Transcribe the data that follows without changing a word, and omit the pictures.
* * * *
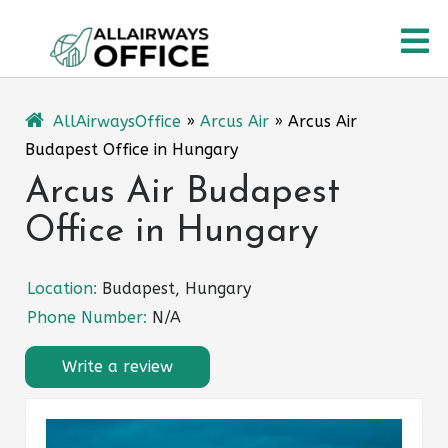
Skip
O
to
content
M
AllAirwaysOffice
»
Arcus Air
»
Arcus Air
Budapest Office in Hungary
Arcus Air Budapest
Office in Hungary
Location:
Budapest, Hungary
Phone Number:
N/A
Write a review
* * * *
_SOLUTION:_
Skip
O
to
content
M
AllAirwaysOffice
»
Arcus Air
»
Arcus Air
Budapest Office in Hungary
Arcus Air Budapest
Office in Hungary
Location:
Budapest, Hungary
Phone Number:
N/A
Write a review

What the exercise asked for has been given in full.